冒頭、フィックスのカットを繋ぎ合わせて、主人公渡辺とその邸宅が詳らかに語られていく。どこにでもあるように見えて、そこしかカメラ位置は無かったのだと思わせるようなカットを、そこで切るしか無かったのだろうと思わせる編集に、いかにも邦画らしい心地良さを感じる。映画の文法を熟知している者が目論んだ、圧倒的なオープニングである。
それから物語は進むことも留まることも無く、渡辺の生活の記録の間に、迷惑メールや井戸や犬のフンなど幾つかのエピソード
を交え、それらが絡み合うことも互いに拒絶することも無く、確かな日々を映し出していく。
そこに2人の女性が介入してくることで、映画が動き出す。
2人の女性はそれぞれ違うベクトルで渡辺の人生に変化をもたらす。
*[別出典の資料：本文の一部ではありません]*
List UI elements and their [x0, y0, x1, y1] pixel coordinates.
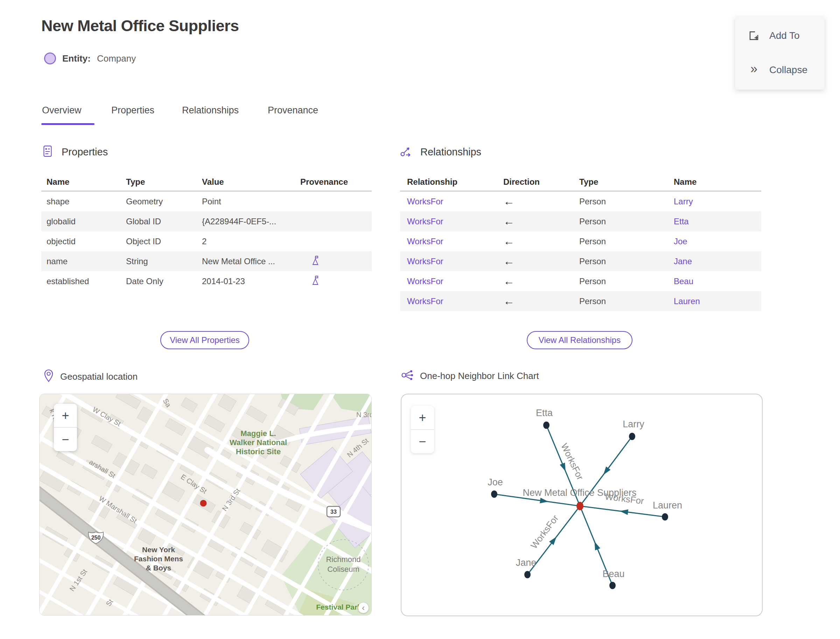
- relationships-section-title: Relationships: [420, 146, 481, 158]
- related-entity-type: Person: [572, 217, 667, 226]
- provenance-flag-icon[interactable]: [311, 258, 320, 267]
- related-entity-type: Person: [572, 296, 667, 306]
- provenance-flag-icon[interactable]: [311, 278, 320, 287]
- tab-provenance[interactable]: Provenance: [268, 105, 318, 116]
- related-entity-type: Person: [572, 277, 667, 286]
- collapse-label: Collapse: [769, 64, 807, 76]
- link-chart-section-title: One-hop Neighbor Link Chart: [420, 370, 539, 381]
- svg-text:250: 250: [91, 535, 101, 540]
- relationships-table: RelationshipDirectionTypeName WorksFor←P…: [400, 173, 761, 311]
- link-chart-zoom-out-button[interactable]: −: [411, 429, 434, 453]
- related-entity-link[interactable]: Etta: [674, 217, 689, 226]
- related-entity-type: Person: [572, 256, 667, 266]
- graph-node[interactable]: [662, 513, 668, 521]
- prop-name: name: [41, 256, 121, 266]
- table-row: WorksFor←PersonJane: [400, 251, 761, 271]
- properties-icon: [41, 145, 54, 159]
- map-zoom-control: + −: [54, 404, 77, 451]
- related-entity-link[interactable]: Larry: [674, 197, 693, 206]
- tab-overview[interactable]: Overview: [42, 105, 81, 116]
- prop-type: String: [121, 256, 197, 266]
- related-entity-type: Person: [572, 197, 667, 207]
- direction-arrow: ←: [496, 275, 572, 288]
- relationship-link[interactable]: WorksFor: [407, 237, 444, 246]
- related-entity-link[interactable]: Jane: [674, 256, 692, 266]
- edge-arrowhead: [592, 540, 600, 550]
- relationships-section-header: Relationships: [400, 145, 481, 159]
- view-all-properties-button[interactable]: View All Properties: [160, 331, 249, 349]
- relationship-link[interactable]: WorksFor: [407, 296, 444, 306]
- poi-label: Festival Park: [316, 603, 361, 611]
- prop-type: Global ID: [121, 217, 197, 226]
- table-row: WorksFor←PersonLarry: [400, 191, 761, 211]
- direction-arrow: ←: [496, 235, 572, 248]
- graph-node[interactable]: [543, 422, 549, 429]
- geospatial-section-header: Geospatial location: [43, 369, 138, 384]
- relationship-link[interactable]: WorksFor: [407, 256, 444, 266]
- relationship-link[interactable]: WorksFor: [407, 197, 444, 206]
- map-zoom-in-button[interactable]: +: [54, 404, 77, 427]
- related-entity-type: Person: [572, 237, 667, 246]
- edge-label: WorksFor: [528, 513, 561, 550]
- map[interactable]: 25033k RdW Clay StSaarshall StW Marshall…: [39, 394, 372, 615]
- prop-type: Geometry: [121, 197, 197, 207]
- graph-node-label: Etta: [536, 408, 553, 418]
- edge-label: WorksFor: [605, 491, 645, 506]
- graph-center-node[interactable]: [576, 502, 584, 510]
- one-hop-icon: [400, 369, 414, 383]
- entity-label: Entity:: [62, 53, 91, 64]
- graph-node[interactable]: [629, 433, 635, 440]
- prop-type: Object ID: [121, 237, 197, 246]
- relationships-icon: [400, 145, 413, 159]
- edge-label: WorksFor: [559, 442, 585, 482]
- table-row: WorksFor←PersonLauren: [400, 291, 761, 311]
- related-entity-link[interactable]: Lauren: [674, 296, 700, 306]
- tab-relationships[interactable]: Relationships: [182, 105, 239, 116]
- graph-node-label: Larry: [623, 419, 644, 429]
- collapse-button[interactable]: » Collapse: [748, 64, 807, 76]
- graph-node[interactable]: [524, 571, 531, 579]
- relationships-table-header: RelationshipDirectionTypeName: [400, 173, 761, 191]
- active-tab-underline: [41, 123, 94, 125]
- link-chart[interactable]: EttaLarryJoeLaurenJaneBeauNew Metal Offi…: [401, 394, 763, 616]
- table-row: WorksFor←PersonJoe: [400, 231, 761, 251]
- direction-arrow: ←: [496, 295, 572, 308]
- column-header-provenance: Provenance: [295, 177, 372, 187]
- map-canvas: 25033k RdW Clay StSaarshall StW Marshall…: [40, 394, 371, 615]
- add-to-icon: [748, 29, 760, 42]
- street-label: N 3rd St: [356, 411, 371, 418]
- graph-node[interactable]: [491, 491, 497, 498]
- link-chart-zoom-control: + −: [411, 406, 434, 453]
- view-all-relationships-button[interactable]: View All Relationships: [527, 331, 632, 349]
- properties-section-header: Properties: [41, 145, 108, 159]
- add-to-button[interactable]: Add To: [748, 29, 800, 42]
- graph-node-label: Lauren: [653, 500, 682, 510]
- svg-text:33: 33: [330, 509, 337, 515]
- relationship-link[interactable]: WorksFor: [407, 217, 444, 226]
- actions-card: Add To » Collapse: [735, 17, 825, 90]
- related-entity-link[interactable]: Joe: [674, 237, 687, 246]
- table-row: WorksFor←PersonEtta: [400, 211, 761, 231]
- add-to-label: Add To: [769, 30, 800, 41]
- link-chart-zoom-in-button[interactable]: +: [411, 406, 434, 429]
- prop-value: Point: [197, 197, 295, 207]
- direction-arrow: ←: [496, 215, 572, 228]
- column-header-value: Value: [197, 177, 295, 187]
- geospatial-section-title: Geospatial location: [60, 371, 138, 382]
- related-entity-link[interactable]: Beau: [674, 277, 694, 286]
- table-row: globalidGlobal ID{A228944F-0EF5-...: [41, 211, 372, 231]
- properties-table-header: NameTypeValueProvenance: [41, 173, 372, 191]
- entity-type-value: Company: [97, 53, 136, 64]
- table-row: shapeGeometryPoint: [41, 191, 372, 211]
- tab-properties[interactable]: Properties: [111, 105, 154, 116]
- collapse-icon: »: [748, 63, 760, 75]
- entity-type-icon: [44, 52, 56, 64]
- prop-name: objectid: [41, 237, 121, 246]
- relationship-link[interactable]: WorksFor: [407, 277, 444, 286]
- map-zoom-out-button[interactable]: −: [54, 427, 77, 451]
- prop-value: 2: [197, 237, 295, 246]
- direction-arrow: ←: [496, 195, 572, 208]
- graph-node[interactable]: [609, 582, 616, 589]
- map-location-marker: [200, 500, 207, 507]
- map-attribution-toggle[interactable]: ‹: [358, 602, 369, 613]
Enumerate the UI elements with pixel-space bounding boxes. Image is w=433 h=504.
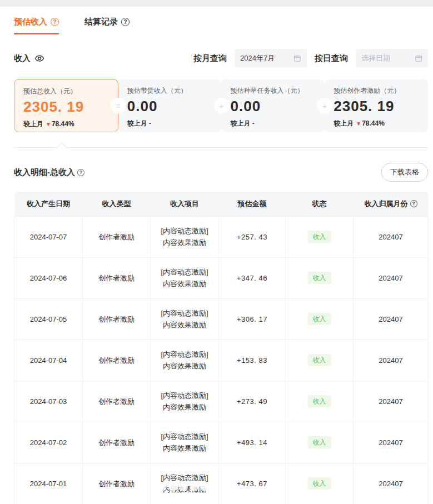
card-creator-incentive[interactable]: 预估创作者激励（元） 2305. 19 较上月▼78.44%	[325, 79, 428, 132]
cell-date: 2024-07-03	[14, 381, 83, 422]
card-title: 预估创作者激励（元）	[334, 86, 419, 96]
month-picker-input[interactable]: 2024年7月	[235, 49, 307, 68]
col-header-type: 收入类型	[83, 192, 151, 216]
tab-estimated-income[interactable]: 预估收入 ?	[14, 17, 59, 34]
calendar-icon	[415, 54, 422, 62]
cell-project: [内容动态激励]内容效果激励	[151, 216, 219, 257]
income-label: 收入	[14, 53, 31, 64]
cell-project: [内容动态激励]内容效果激励	[151, 340, 219, 381]
card-total-income[interactable]: 预估总收入（元） 2305. 19 较上月▼78.44%	[14, 79, 118, 132]
tab-settlement-records-label: 结算记录	[84, 17, 118, 27]
cell-amount: +257. 43	[219, 216, 286, 257]
card-title: 预估总收入（元）	[23, 87, 109, 96]
cell-status: 收入	[286, 463, 354, 504]
status-badge: 收入	[308, 477, 331, 490]
day-picker-input[interactable]: 选择日期	[356, 49, 428, 68]
cell-date: 2024-07-07	[14, 216, 83, 257]
card-title: 预估种草任务收入（元）	[231, 86, 316, 96]
status-badge: 收入	[308, 272, 331, 284]
col-header-date: 收入产生日期	[14, 192, 83, 216]
status-badge: 收入	[308, 436, 331, 448]
table-row: 2024-07-07 创作者激励 [内容动态激励]内容效果激励 +257. 43…	[14, 216, 429, 257]
cell-type: 创作者激励	[83, 257, 151, 298]
income-panel: 预估收入 ? 结算记录 ? 收入 按月查询 2024年7月	[0, 7, 433, 504]
card-title: 预估带货收入（元）	[127, 86, 213, 96]
cell-project: [内容动态激励]内容效果激励	[151, 298, 219, 340]
plus-operator: +	[214, 98, 230, 113]
tab-estimated-income-label: 预估收入	[14, 17, 47, 27]
status-badge: 收入	[308, 313, 331, 325]
cell-amount: +493. 14	[219, 422, 286, 463]
question-circle-icon[interactable]: ?	[77, 169, 84, 176]
card-value: 2305. 19	[334, 98, 419, 115]
col-header-project: 收入项目	[151, 192, 219, 216]
card-compare: 较上月 -	[127, 119, 213, 128]
card-compare: 较上月 -	[231, 119, 316, 128]
cell-type: 创作者激励	[83, 463, 151, 504]
card-compare: 较上月▼78.44%	[334, 119, 419, 128]
tab-settlement-records[interactable]: 结算记录 ?	[84, 17, 130, 34]
question-circle-icon[interactable]: ?	[51, 18, 59, 26]
cell-date: 2024-07-01	[14, 463, 83, 504]
card-value: 0.00	[231, 98, 316, 115]
table-row: 2024-07-02 创作者激励 [内容动态激励]内容效果激励 +493. 14…	[14, 422, 429, 463]
eye-icon[interactable]	[34, 53, 44, 63]
table-row: 2024-07-05 创作者激励 [内容动态激励]内容效果激励 +306. 17…	[14, 298, 429, 340]
col-header-month: 收入归属月份?	[354, 192, 429, 216]
table-header-row: 收入产生日期 收入类型 收入项目 预估金额 状态 收入归属月份?	[14, 192, 429, 216]
cell-status: 收入	[286, 422, 354, 463]
cell-status: 收入	[286, 257, 354, 298]
date-filters: 按月查询 2024年7月 按日查询 选择日期	[193, 49, 428, 68]
question-circle-icon[interactable]: ?	[121, 18, 130, 26]
detail-title: 收入明细-总收入 ?	[14, 167, 84, 178]
download-table-button[interactable]: 下载表格	[381, 163, 428, 182]
cell-project: [内容动态激励]内容效果激励	[151, 422, 219, 463]
day-picker-placeholder: 选择日期	[361, 53, 390, 63]
card-compare: 较上月▼78.44%	[23, 119, 109, 129]
query-toolbar: 收入 按月查询 2024年7月 按日查询 选择日期	[14, 49, 428, 68]
cell-month: 202407	[354, 381, 429, 422]
cell-amount: +273. 49	[219, 381, 286, 422]
equals-operator: =	[111, 98, 126, 113]
cell-project: [内容动态激励]内容效果激励	[151, 381, 219, 422]
cell-project: [内容动态激励]内容效果激励	[151, 463, 219, 504]
card-value: 2305. 19	[23, 98, 109, 116]
cell-month: 202407	[354, 298, 429, 340]
month-picker-value: 2024年7月	[240, 53, 275, 63]
col-header-status: 状态	[286, 192, 354, 216]
down-arrow-icon: ▼	[356, 121, 361, 127]
card-value: 0.00	[127, 98, 213, 115]
cell-month: 202407	[354, 340, 429, 381]
month-query-label: 按月查询	[193, 53, 227, 64]
table-row: 2024-07-01 创作者激励 [内容动态激励]内容效果激励 +473. 67…	[14, 463, 429, 504]
day-query-label: 按日查询	[315, 53, 348, 64]
cell-type: 创作者激励	[83, 298, 151, 340]
cell-month: 202407	[354, 257, 429, 298]
summary-cards: 预估总收入（元） 2305. 19 较上月▼78.44% = 预估带货收入（元）…	[14, 79, 428, 132]
question-circle-icon[interactable]: ?	[410, 200, 417, 207]
cell-type: 创作者激励	[83, 216, 151, 257]
cell-status: 收入	[286, 216, 354, 257]
cell-project: [内容动态激励]内容效果激励	[151, 257, 219, 298]
cell-date: 2024-07-04	[14, 340, 83, 381]
calendar-icon	[293, 54, 301, 62]
cell-amount: +473. 67	[219, 463, 286, 504]
cell-month: 202407	[354, 216, 429, 257]
status-badge: 收入	[308, 231, 331, 243]
cell-type: 创作者激励	[83, 340, 151, 381]
cell-amount: +153. 83	[219, 340, 286, 381]
cell-amount: +347. 46	[219, 257, 286, 298]
selected-card-caret-divider	[14, 147, 428, 148]
cell-status: 收入	[286, 340, 354, 381]
cell-amount: +306. 17	[219, 298, 286, 340]
detail-section-head: 收入明细-总收入 ? 下载表格	[14, 163, 428, 182]
table-row: 2024-07-04 创作者激励 [内容动态激励]内容效果激励 +153. 83…	[14, 340, 429, 381]
cell-type: 创作者激励	[83, 422, 151, 463]
down-arrow-icon: ▼	[46, 121, 51, 127]
cell-date: 2024-07-05	[14, 298, 83, 340]
col-header-amount: 预估金额	[219, 192, 286, 216]
card-seeding-task-income[interactable]: 预估种草任务收入（元） 0.00 较上月 -	[222, 79, 325, 132]
card-goods-income[interactable]: 预估带货收入（元） 0.00 较上月 -	[118, 79, 222, 132]
cell-status: 收入	[286, 381, 354, 422]
table-row: 2024-07-03 创作者激励 [内容动态激励]内容效果激励 +273. 49…	[14, 381, 429, 422]
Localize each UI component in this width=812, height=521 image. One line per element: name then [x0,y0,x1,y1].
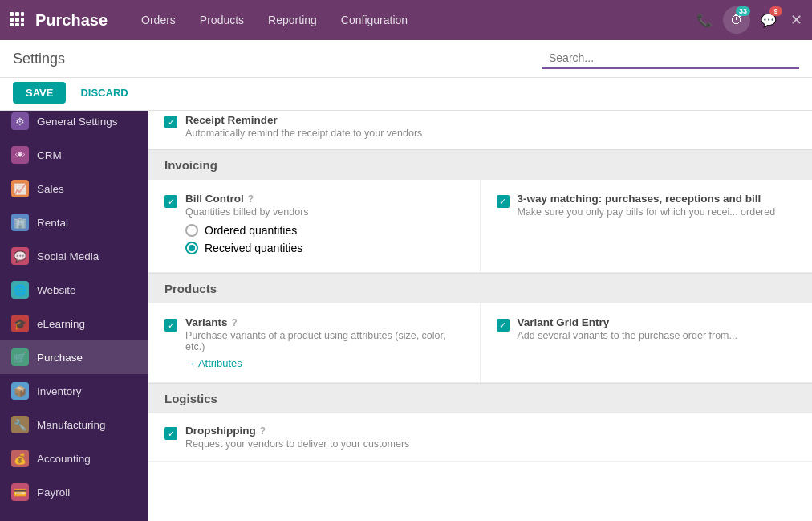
close-button[interactable]: ✕ [790,11,802,29]
three-way-matching-cell: 3-way matching: purchases, receptions an… [481,180,813,272]
nav-products[interactable]: Products [190,9,254,31]
radio-received-label: Received quantities [205,242,302,254]
variants-cell: Variants ? Purchase variants of a produc… [148,303,481,382]
messages-badge: 9 [769,6,782,16]
three-way-matching-title: 3-way matching: purchases, receptions an… [518,193,776,205]
radio-ordered-icon [185,224,198,237]
variant-grid-entry-title: Variant Grid Entry [518,316,737,328]
svg-rect-5 [21,18,24,22]
invoicing-settings-grid: Bill Control ? Quantities billed by vend… [148,180,812,273]
rental-icon: 🏢 [11,214,29,231]
sales-icon: 📈 [11,180,29,197]
content-area: Receipt Reminder Automatically remind th… [148,104,812,521]
three-way-matching-desc: Make sure you only pay bills for which y… [518,206,776,218]
sidebar-label-crm: CRM [37,149,62,161]
phone-button[interactable]: 📞 [691,6,718,34]
nav-configuration[interactable]: Configuration [331,9,417,31]
activity-button[interactable]: ⏱ 33 [723,6,750,34]
variants-checkbox[interactable] [164,319,177,332]
bill-control-desc: Quantities billed by vendors [185,206,309,218]
sidebar-item-social-media[interactable]: 💬 Social Media [0,239,148,273]
svg-rect-0 [10,12,14,16]
receipt-reminder-desc: Automatically remind the receipt date to… [185,128,422,139]
receipt-reminder-checkbox[interactable] [164,116,177,128]
crm-icon: 👁 [11,146,29,164]
sidebar-item-accounting[interactable]: 💰 Accounting [0,442,148,475]
top-nav: Purchase Orders Products Reporting Confi… [0,0,812,40]
social-media-icon: 💬 [11,247,29,265]
radio-received-icon [185,242,198,254]
sidebar-label-rental: Rental [37,217,68,229]
svg-rect-1 [15,12,19,16]
messages-button[interactable]: 💬 9 [755,6,782,34]
sidebar-label-website: Website [37,284,76,296]
receipt-reminder-row: Receipt Reminder Automatically remind th… [164,114,796,139]
sidebar-label-social-media: Social Media [37,250,99,263]
sidebar-item-purchase[interactable]: 🛒 Purchase [0,340,148,374]
activity-badge: 33 [736,6,750,16]
save-button[interactable]: SAVE [13,82,66,104]
nav-reporting[interactable]: Reporting [258,9,327,31]
app-title: Purchase [35,11,108,30]
dropshipping-title: Dropshipping ? [185,425,409,437]
sidebar-item-crm[interactable]: 👁 CRM [0,138,148,172]
radio-ordered-quantities[interactable]: Ordered quantities [185,224,309,237]
bill-control-cell: Bill Control ? Quantities billed by vend… [148,180,481,272]
radio-ordered-label: Ordered quantities [205,224,297,237]
sidebar-item-payroll[interactable]: 💳 Payroll [0,475,148,509]
variants-help-icon[interactable]: ? [232,317,238,328]
search-input[interactable] [542,48,799,69]
nav-menu: Orders Products Reporting Configuration [132,9,691,31]
main-layout: ⚙ General Settings 👁 CRM 📈 Sales 🏢 Renta… [0,104,812,521]
svg-rect-4 [15,18,19,22]
products-settings-grid: Variants ? Purchase variants of a produc… [148,303,812,383]
sidebar-label-inventory: Inventory [37,385,82,397]
variant-grid-entry-cell: Variant Grid Entry Add several variants … [481,303,813,382]
sidebar-item-inventory[interactable]: 📦 Inventory [0,374,148,408]
variants-desc: Purchase variants of a product using att… [185,330,464,352]
dropshipping-help-icon[interactable]: ? [260,425,266,437]
variant-grid-entry-checkbox[interactable] [497,319,510,332]
sidebar-item-manufacturing[interactable]: 🔧 Manufacturing [0,408,148,442]
dropshipping-section: Dropshipping ? Request your vendors to d… [148,413,812,462]
logistics-section-header: Logistics [148,383,812,413]
invoicing-section-header: Invoicing [148,149,812,180]
sidebar-label-elearning: eLearning [37,318,85,330]
sidebar-label-general-settings: General Settings [37,116,118,128]
svg-rect-7 [15,23,19,26]
sidebar-item-sales[interactable]: 📈 Sales [0,172,148,206]
nav-orders[interactable]: Orders [132,9,185,31]
sidebar-item-elearning[interactable]: 🎓 eLearning [0,307,148,340]
inventory-icon: 📦 [11,382,29,400]
bill-control-title: Bill Control ? [185,193,309,205]
receipt-reminder-title: Receipt Reminder [185,114,422,126]
svg-rect-6 [10,23,14,26]
elearning-icon: 🎓 [11,315,29,332]
grid-menu-icon[interactable] [10,12,24,29]
dropshipping-row: Dropshipping ? Request your vendors to d… [164,425,796,450]
sidebar: ⚙ General Settings 👁 CRM 📈 Sales 🏢 Renta… [0,104,148,521]
payroll-icon: 💳 [11,483,29,501]
general-settings-icon: ⚙ [11,112,29,130]
sidebar-label-payroll: Payroll [37,486,70,499]
attributes-link[interactable]: → Attributes [185,357,242,369]
purchase-icon: 🛒 [11,348,29,366]
bill-control-radio-group: Ordered quantities Received quantities [185,224,309,254]
receipt-reminder-section: Receipt Reminder Automatically remind th… [148,104,812,149]
sidebar-item-rental[interactable]: 🏢 Rental [0,206,148,239]
nav-icons: 📞 ⏱ 33 💬 9 ✕ [691,6,802,34]
three-way-matching-checkbox[interactable] [497,195,510,208]
radio-received-quantities[interactable]: Received quantities [185,242,309,254]
sidebar-label-manufacturing: Manufacturing [37,419,106,431]
sidebar-label-accounting: Accounting [37,453,91,465]
discard-button[interactable]: DISCARD [72,82,136,104]
dropshipping-checkbox[interactable] [164,427,177,440]
website-icon: 🌐 [11,281,29,299]
action-bar: SAVE DISCARD [0,75,812,111]
bill-control-help-icon[interactable]: ? [248,193,254,205]
page-title: Settings [13,51,65,67]
bill-control-checkbox[interactable] [164,195,177,208]
products-section-header: Products [148,273,812,303]
manufacturing-icon: 🔧 [11,416,29,433]
sidebar-item-website[interactable]: 🌐 Website [0,273,148,307]
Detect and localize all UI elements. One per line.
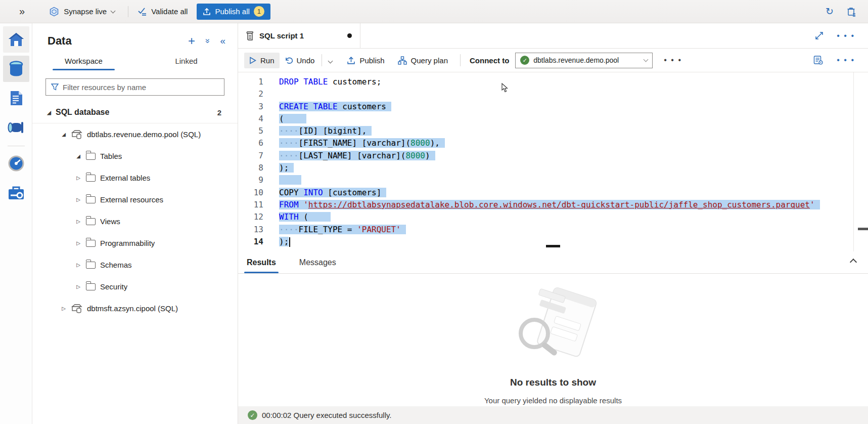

それが渡辺に「敵」を意識させるキッカケになる。
「敵」とは結局何なのかは、見る人によって感じ方が全く違って来るだろう。映画の終盤で敵は、思った以上に具体的な姿と、確かな敵意を持って襲って来るが、渡辺が劇中で自覚していたように、それが現実のものでは無いことも間違いない。
そのように具体的に顕現させてしまうに至ったのは、劇中で丁寧に描かれる渡辺の内にある様々な感情。そしてそれ自身が渡辺の生活に対する「敵」ということな気がしている。
思ったが、映画を1回見たくらいじゃ「こんな映画だった!」というような映画の全体は全くもって語れない!